### Task goal
The response must consist of the lines from the one holding "El plano de análisis" through the final line of the entries, given again exactly and without any pictures.
==== Source data
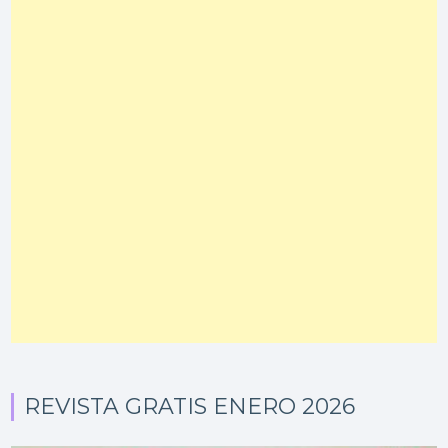
REVISTA GRATIS ENERO 2026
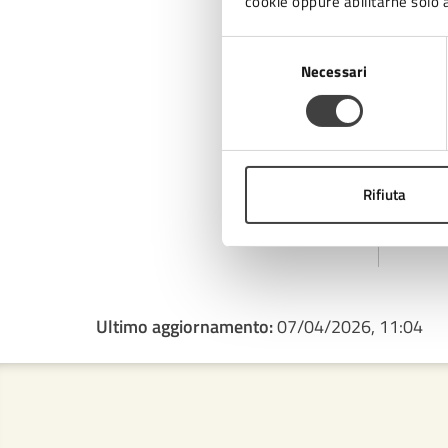
A
cookie oppure abilitarne solo a
Selezione
Necessari
del
consenso
Rifiuta
Ultimo aggiornamento:
07/04/2026, 11:04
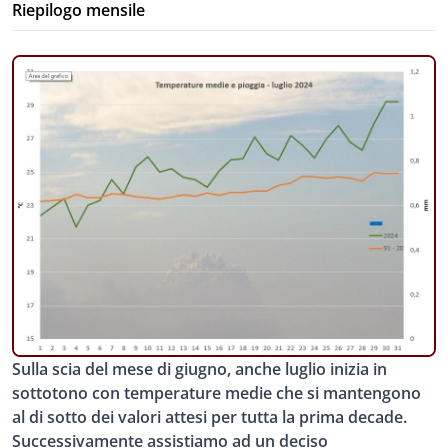
Riepilogo mensile
Sulla scia del mese di giugno, anche luglio inizia in
sottotono con temperature medie che si mantengono
al di sotto dei valori attesi per tutta la prima decade.
Successivamente assistiamo ad un deciso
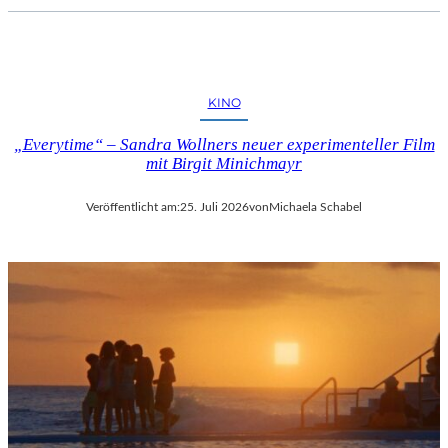
KINO
„Everytime“ – Sandra Wollners neuer experimenteller Film
mit Birgit Minichmayr
Veröffentlicht am:
25. Juli 2026
von
Michaela Schabel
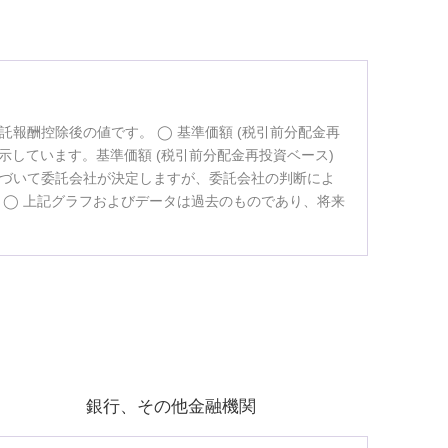
託報酬控除後の値です。
基準価額 (税引前分配金再
示しています。基準価額 (税引前分配金再投資ベース)
づいて委託会社が決定しますが、委託会社の判断によ
。
上記グラフおよびデータは過去のものであり、将来
銀行、その他金融機関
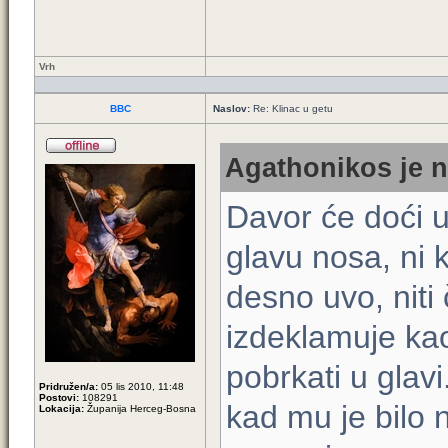
Vrh
BBC
Naslov:
Re: Klinac u getu
Agathonikos je n
Davor će doći u
glavu nosa, ni 
desno uvo, niti 
izdeklamuje ka
pobrkati u glavi
Pridružen/a:
05 lis 2010, 11:48
Postovi:
108291
kad mu je bilo 
Lokacija:
Županija Herceg-Bosna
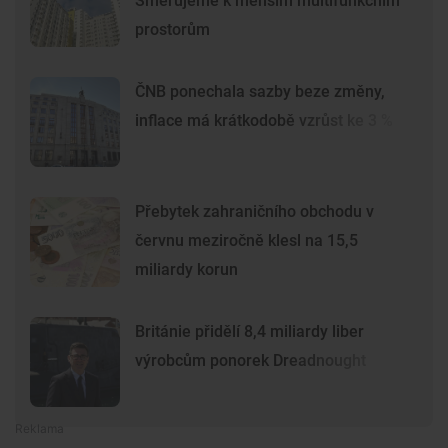
Směřujeme k menším multifunkčním
prostorům
ČNB ponechala sazby beze změny,
inflace má krátkodobě vzrůst ke 3 %
Přebytek zahraničního obchodu v
červnu meziročně klesl na 15,5
miliardy korun
Británie přidělí 8,4 miliardy liber
výrobcům ponorek Dreadnought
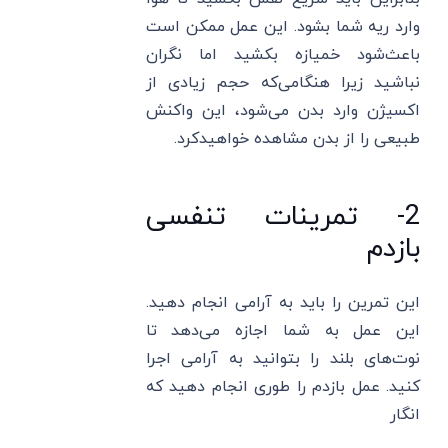
وارد ریه شما بشود. این عمل ممکن است
باعث‌شود خمیازه بکشید اما نگران
نباشید زیرا هنگامی‌که حجم زیادی از
اکسیژن وارد بدن می‌شود، این واکنش
طبیعی را از بدن مشاهده خواهیدکرد.
2- تمرینات تنفسی
بازدم
این تمرین را باید به آرامی انجام دهید.
این عمل به شما اجازه می‌دهد تا
نوت‌های بلند را بتوانید به آرامی اجرا
کنید. عمل بازدم را طوری انجام دهید که
انگار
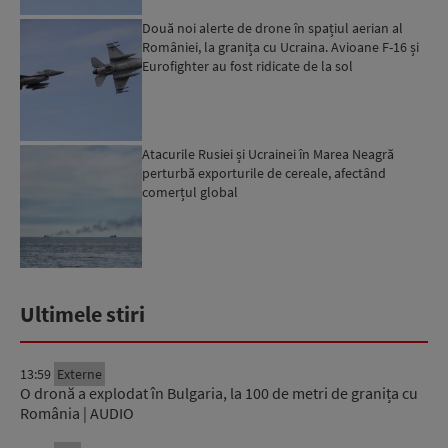
Două noi alerte de drone în spațiul aerian al
României, la granița cu Ucraina. Avioane F-16 și
Eurofighter au fost ridicate de la sol
Atacurile Rusiei și Ucrainei în Marea Neagră
perturbă exporturile de cereale, afectând
comerțul global
Ultimele stiri
13:59
Externe
O dronă a explodat în Bulgaria, la 100 de metri de granița cu
România | AUDIO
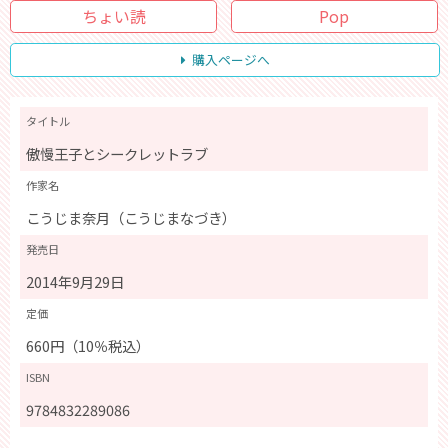
ちょい読
Pop
購入ページへ
タイトル
傲慢王子とシークレットラブ
作家名
こうじま奈月（こうじまなづき）
発売日
2014年9月29日
定価
660円（10％税込）
ISBN
9784832289086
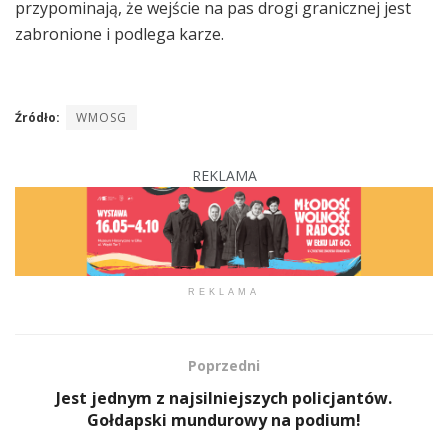
przypominają, że wejście na pas drogi granicznej jest
zabronione i podlega karze.
Źródło:
WMOSG
REKLAMA
REKLAMA
Poprzedni
Jest jednym z najsilniejszych policjantów.
Gołdapski mundurowy na podium!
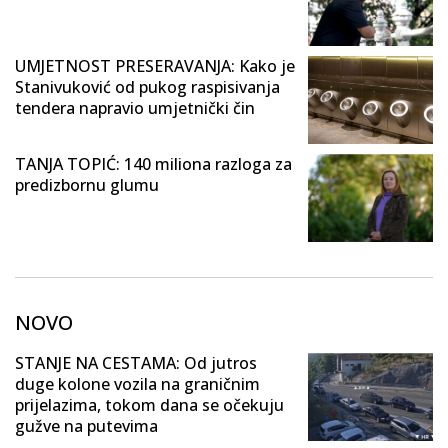
UMJETNOST PRESERAVANJA: Kako je
Stanivuković od pukog raspisivanja
tendera napravio umjetnički čin
TANJA TOPIĆ: 140 miliona razloga za
predizbornu glumu
NOVO
STANJE NA CESTAMA: Od jutros
duge kolone vozila na graničnim
prijelazima, tokom dana se očekuju
gužve na putevima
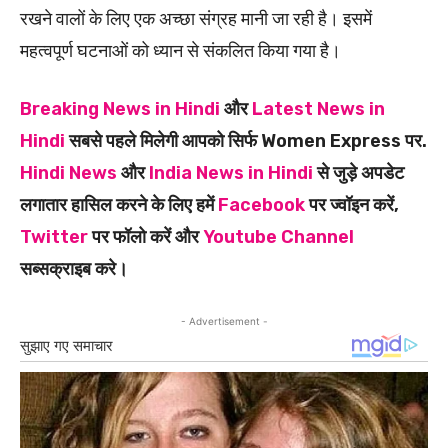
रखने वालों के लिए एक अच्छा संग्रह मानी जा रही है। इसमें
महत्वपूर्ण घटनाओं को ध्यान से संकलित किया गया है।
Breaking News in Hindi
और
Latest News in
Hindi
सबसे पहले मिलेगी आपको सिर्फ Women Express पर.
Hindi News
और
India News in Hindi
से जुड़े अपडेट
लगातार हासिल करने के लिए हमें
Facebook
पर ज्वॉइन करें,
Twitter
पर फॉलो करें और
Youtube Channel
सब्सक्राइब करे।
- Advertisement -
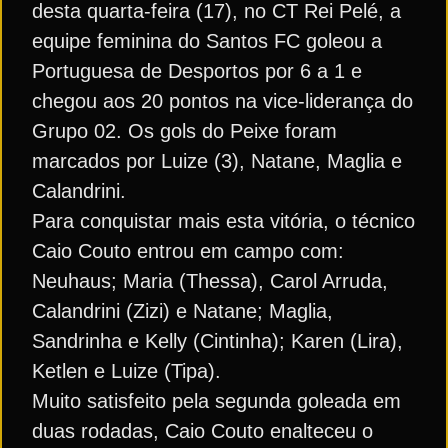
desta quarta-feira (17), no CT Rei Pelé, a
equipe feminina do Santos FC goleou a
Portuguesa de Desportos por 6 a 1 e
chegou aos 20 pontos na vice-liderança do
Grupo 02. Os gols do Peixe foram
marcados por Luize (3), Natane, Maglia e
Calandrini.
Para conquistar mais esta vitória, o técnico
Caio Couto entrou em campo com:
Neuhaus; Maria (Thessa), Carol Arruda,
Calandrini (Zizi) e Natane; Maglia,
Sandrinha e Kelly (Cintinha); Karen (Lira),
Ketlen e Luize (Tipa).
Muito satisfeito pela segunda goleada em
duas rodadas, Caio Couto enalteceu o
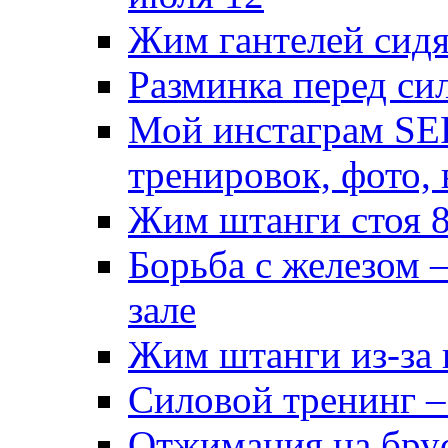
Жим гантелей сидя
Разминка перед си
Мой инстаграм S
тренировок, фото,
Жим штанги стоя 
Борьба с железом 
зале
Жим штанги из-за 
Силовой тренинг – 
Отжимания на брус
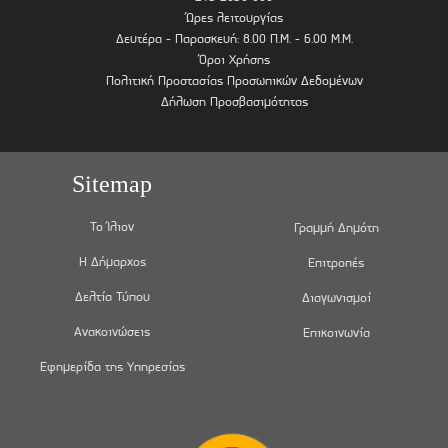
Ώρες λειτουργίας
Δευτέρα - Παρασκευή: 8.00 Π.Μ. - 6.00 Μ.Μ.
Όροι Χρήσης
Πολιτική Προστασίας Προσωπικών Δεδομένων
Δήλωση Προσβασιμότητας
Sitemap
Το Ίλιον
Γραμμή Δημότη
Η Δήμαρχος
Επιτροπές
Δελτία Τύπου
Διαγωνισμοί
Ανακοινώσεις
Επικοινωνία
Εφημερίδα της Υπηρεσίας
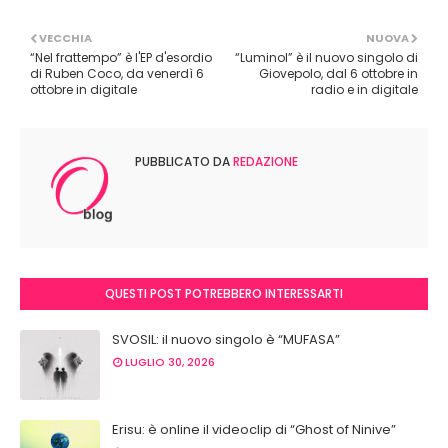
VECCHIA
NUOVA
“Nel frattempo” è l'EP d'esordio
“Luminol” è il nuovo singolo di
di Ruben Coco, da venerdì 6
Giovepolo, dal 6 ottobre in
ottobre in digitale
radio e in digitale
PUBBLICATO DA
REDAZIONE
QUESTI POST POTREBBERO INTERESSARTI
SVOSIL: il nuovo singolo è “MUFASA”
LUGLIO 30, 2026
Erisu: è online il videoclip di “Ghost of Ninive”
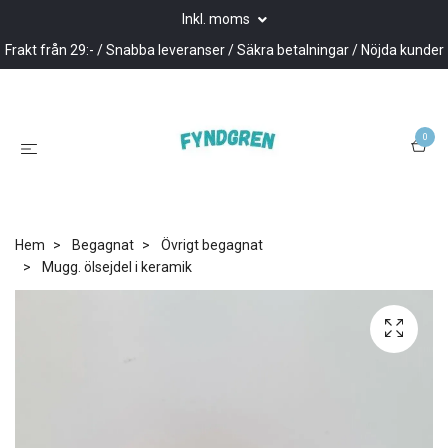
Inkl. moms
Frakt från 29:- / Snabba leveranser / Säkra betalningar / Nöjda kunder
0
Hem
Begagnat
Övrigt begagnat
Mugg. ölsejdel i keramik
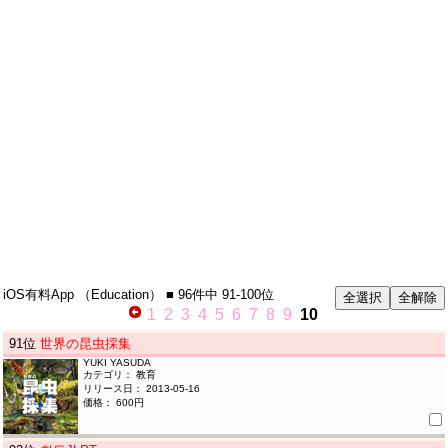
iOS有料App
（Education）
■ 96件中
91-100位
1
2
3
4
5
6
7
8
9
10
91
位
世界の昆虫採集
YUKI YASUDA
カテゴリ： 教育
リリース日： 2013-05-16
価格： 600円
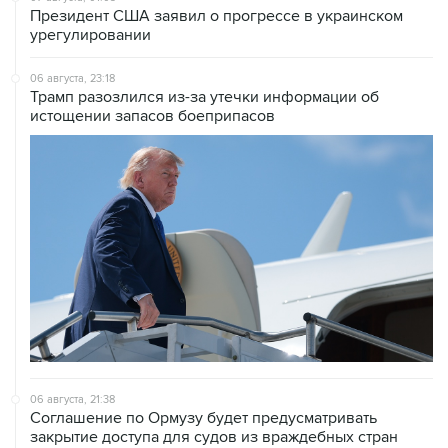
Президент США заявил о прогрессе в украинском
урегулировании
06 августа, 23:18
Трамп разозлился из-за утечки информации об
истощении запасов боеприпасов
06 августа, 21:38
Соглашение по Ормузу будет предусматривать
закрытие доступа для судов из враждебных стран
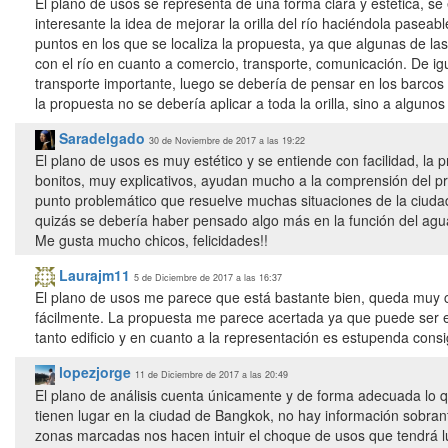
El plano de usos se representa de una forma clara y estética, se
interesante la idea de mejorar la orilla del río haciéndola paseabl
puntos en los que se localiza la propuesta, ya que algunas de las
con el río en cuanto a comercio, transporte, comunicación. De ig
transporte importante, luego se debería de pensar en los barcos q
la propuesta no se debería aplicar a toda la orilla, sino a algun
Saradelgado
30 de Noviembre de 2017 a las 19:22
El plano de usos es muy estético y se entiende con facilidad, l
bonitos, muy explicativos, ayudan mucho a la comprensión del pr
punto problemático que resuelve muchas situaciones de la ciuda
quizás se debería haber pensado algo más en la función del agu
Me gusta mucho chicos, felicidades!!
Laurajm11
5 de Diciembre de 2017 a las 16:37
El plano de usos me parece que está bastante bien, queda muy cla
fácilmente. La propuesta me parece acertada ya que puede ser e
tanto edificio y en cuanto a la representación es estupenda cons
lopezjorge
11 de Diciembre de 2017 a las 20:49
El plano de análisis cuenta únicamente y de forma adecuada lo
tienen lugar en la ciudad de Bangkok, no hay información sobrant
zonas marcadas nos hacen intuir el choque de usos que tendrá lug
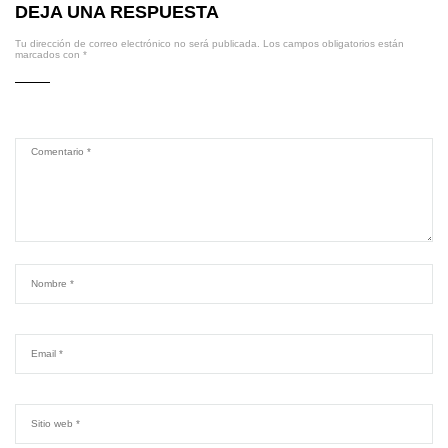
DEJA UNA RESPUESTA
Tu dirección de correo electrónico no será publicada.
Los campos obligatorios están
marcados con
*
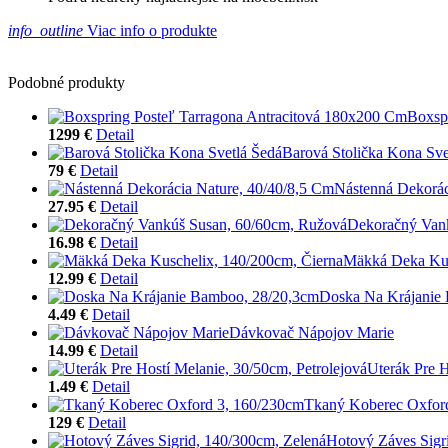
info_outline
Viac info o produkte
Podobné produkty
Boxsp
1299 €
Detail
Barová Stolička Kona Sve
79 €
Detail
Nástenná Dekorác
27.95 €
Detail
Dekoračný Van
16.98 €
Detail
Mäkká Deka Kus
12.99 €
Detail
Doska Na Krájanie
4.49 €
Detail
Dávkovač Nápojov Marie
14.99 €
Detail
Uterák Pre H
1.49 €
Detail
Tkaný Koberec Oxfor
129 €
Detail
Hotový Záves Sigr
========
### Expected output
El plano de análisis cuenta únicamente y de forma adecuada lo
tienen lugar en la ciudad de Bangkok, no hay información sobrant
zonas marcadas nos hacen intuir el choque de usos que tendrá lug
DEJA UNA RESPUESTA
Tu dirección de correo electrónico no será publicada.
Los campos obligatorios están
marcados con
*
info_outline
Viac info o produkte
Podobné produkty
Boxsp
1299 €
Detail
Barová Stolička Kona Sve
79 €
Detail
Nástenná Dekorác
27.95 €
Detail
Dekoračný Van
16.98 €
Detail
Mäkká Deka Kus
12.99 €
Detail
Doska Na Krájanie
4.49 €
Detail
Dávkovač Nápojov Marie
14.99 €
Detail
Uterák Pre H
1.49 €
Detail
Tkaný Koberec Oxfor
129 €
Detail
Hotový Záves Sigr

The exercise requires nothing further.